Does Security Have a Seat at your Table?

All too often in IT strategic discussions, security has a seat at the kids’ table. Its presence is noted but not prominent. This is partly due to awareness/education (or lack thereof), partly due to dynamic threats, and partly due to the availability of products and services that address the entire enterprise and not just what’s in the data center. In the enterprise, security needs a seat at all IT related tables from software development, to the desktop, to the data center, through the network and beyond. Hackers make a career out of finding new ways to penetrate systems, disrupt business and steal information.

I’m not going to lie, ever since news broke about the major security breach at a major US retailer last December, I get a bit anxious every time I swipe a credit card. Security is costly. Implementing threat prevention tactics like card chips (like in Europe) can cost millions of dollars. All cards and POS (point of sale) credit card readers would need to be replaced.
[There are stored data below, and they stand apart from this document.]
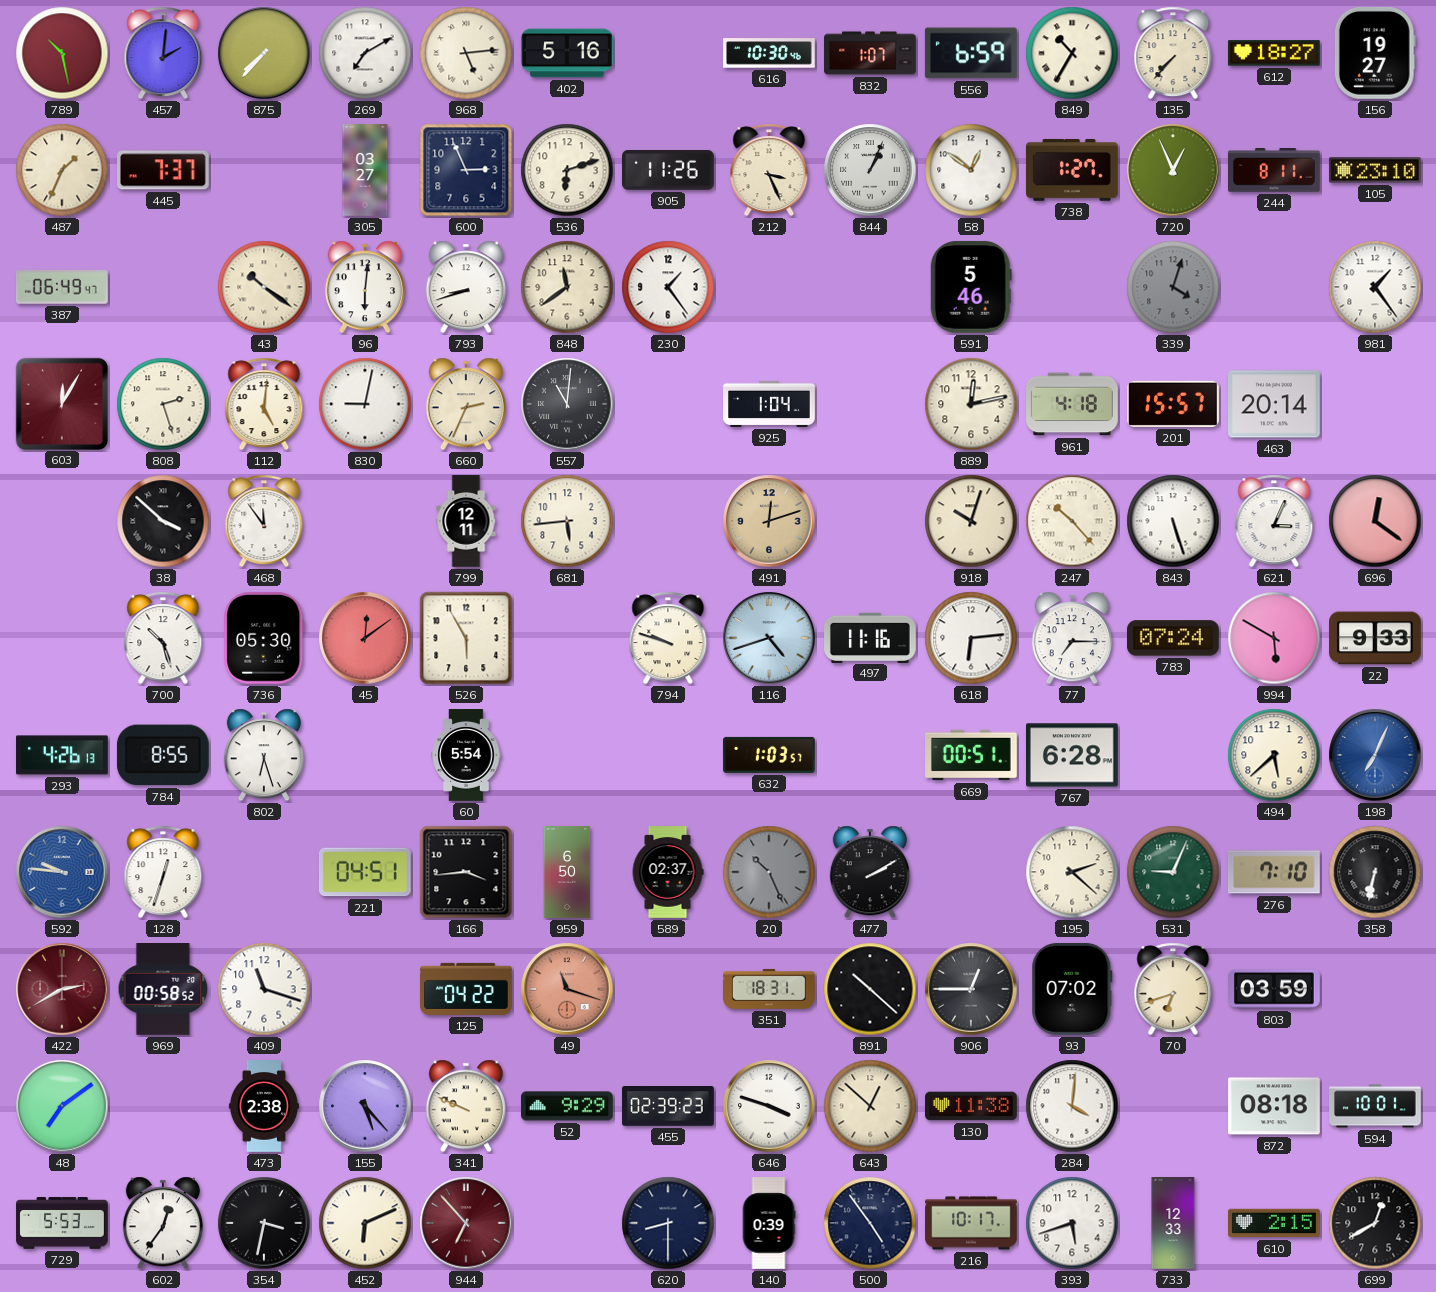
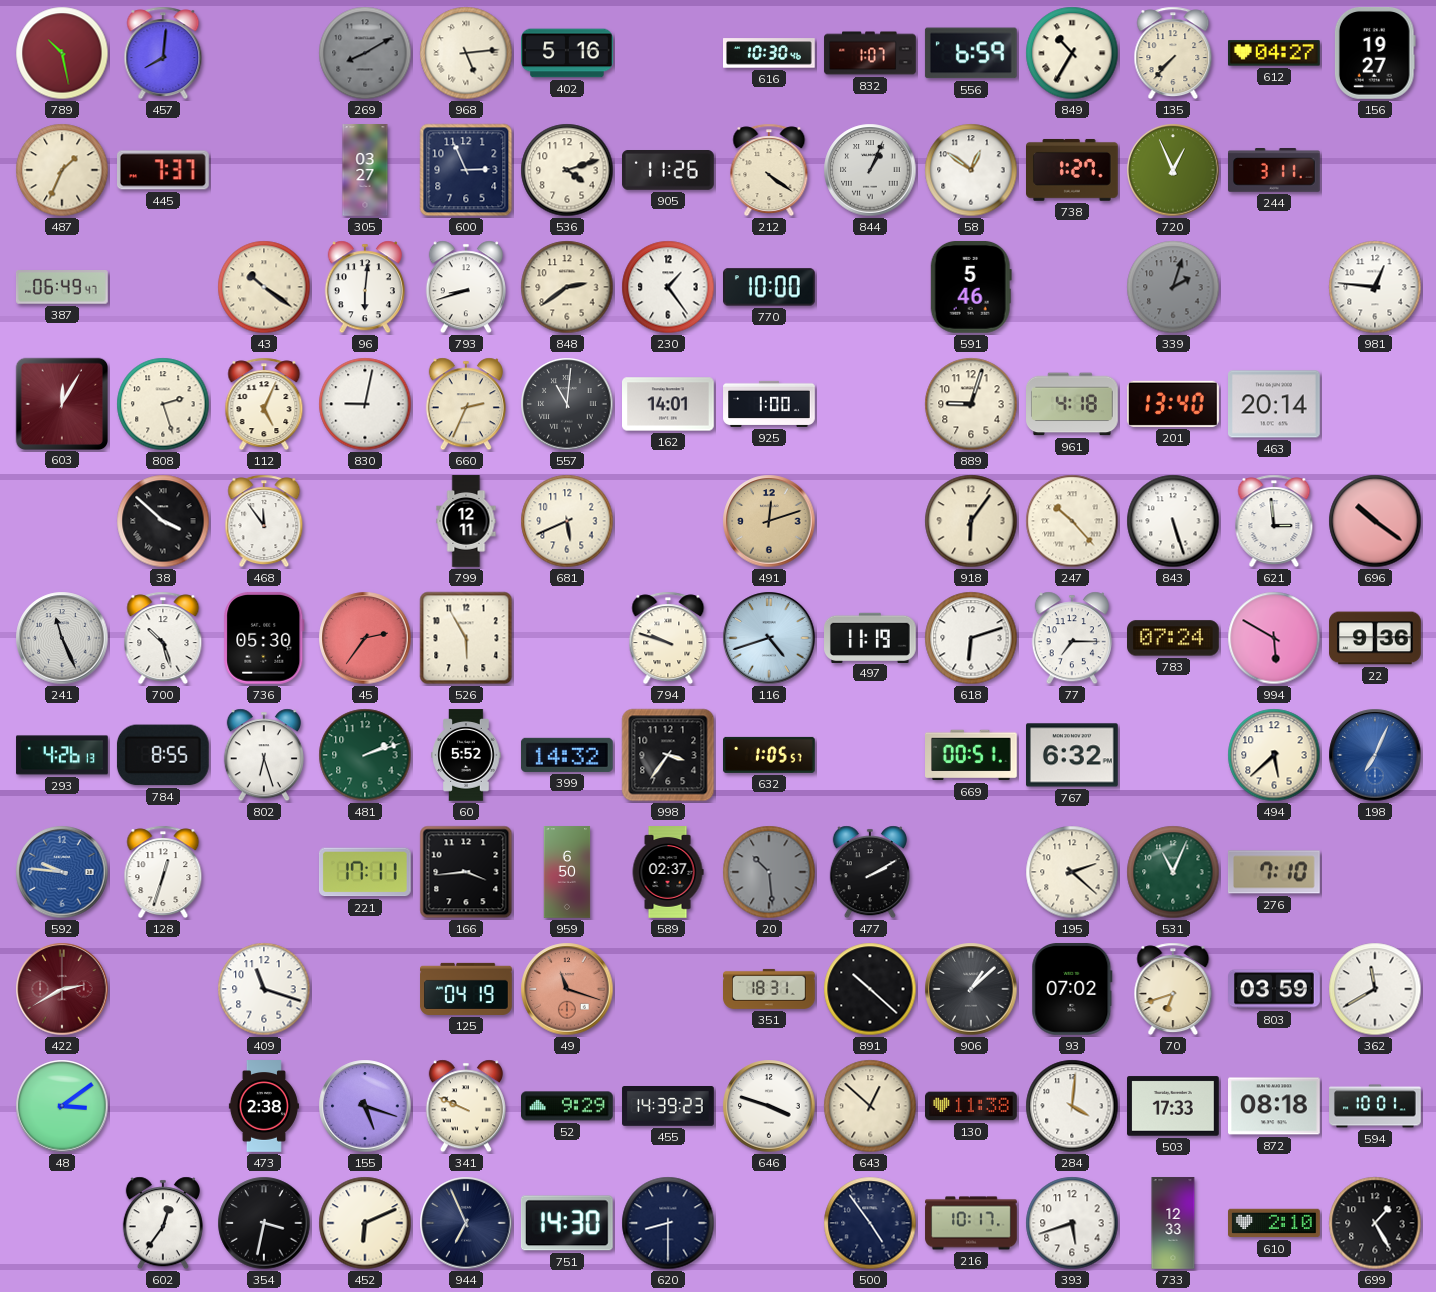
457: 2:01 -> 8:01
875: 7:37 -> none
269: 7:10 -> 8:10
269 dial: white -> grey
612: 18:27 -> 04:27
536: 6:12 -> 4:12
212: 3:26 -> 4:21
244: 8:11 -> 3:11
105: 23:10 -> none
848: 11:39 -> 2:39
770: none -> 10:00
339: 4:03 -> 2:03
981: 1:24 -> 12:46
112: 5:01 -> 5:04
162: none -> 14:01
925: 1:04 -> 1:00
889: 12:13 -> 9:03
201: 15:57 -> 13:40
681: 5:44 -> 5:41
918: 10:03 -> 6:06
621: 3:04 -> 2:59
696: 12:21 -> 10:21
241: none -> 11:26
45: 12:09 -> 2:36
497: 11:16 -> 11:19
618: 6:14 -> 6:12
22: 9:33 -> 9:36
481: none -> 2:12
60: 5:54 -> 5:52
399: none -> 14:32
998: none -> 3:36
632: 1:03 -> 1:05
767: 6:28 -> 6:32
221: 04:51 -> 17:11
20: 10:26 -> 10:29
531: 9:04 -> 11:04
358: 6:32 -> none
969: 00:58 -> none
125: 04:22 -> 04:19
906: 12:45 -> 1:08
362: none -> 11:40
48: 7:09 -> 3:09
155: 5:23 -> 5:18
455: 02:39 -> 14:39
503: none -> 17:33
729: 5:53 -> none
944: 6:53 -> 6:56
944 dial: burgundy -> navy
751: none -> 14:30
140: 0:39 -> none
610: 2:15 -> 2:10
699: 12:40 -> 1:25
Let’s hope we move in this direction soon. In the meantime, awareness, education and threat prevention software across the business can mitigate risks.

According to Cristian Florian (TalkTech, 2014) third-party applications continue to be the main source of vulnerabilities, however during the past year there has been a major increase in vulnerabilities reported for operating systems and hardware devices.

As listed on the top 12 IT risks today are the following:

Social Networks, search engine poisoning, Adobe application software, web applications, phishing, botnets, advanced persistent threats, DNS server hijacking, mobile devices, cloud security, cyberwarfare, negligence, and hactivism (the use of computers and computer networks as a means of protest to promote political ends).

The good news is that new research shows that now more than ever security is getting a “seat at the table”. As you may have noticed in your own organizations, security is no longer a siloed function of IT, but instead a key component of the business. CEOs are now being held accountable for failure to address risks. Companies must be prepared to protect themselves against everything from malicious attacks, such as data theft and hacking, to more “accidentally” threats, such as an employee losing an unencrypted laptop or mobile device.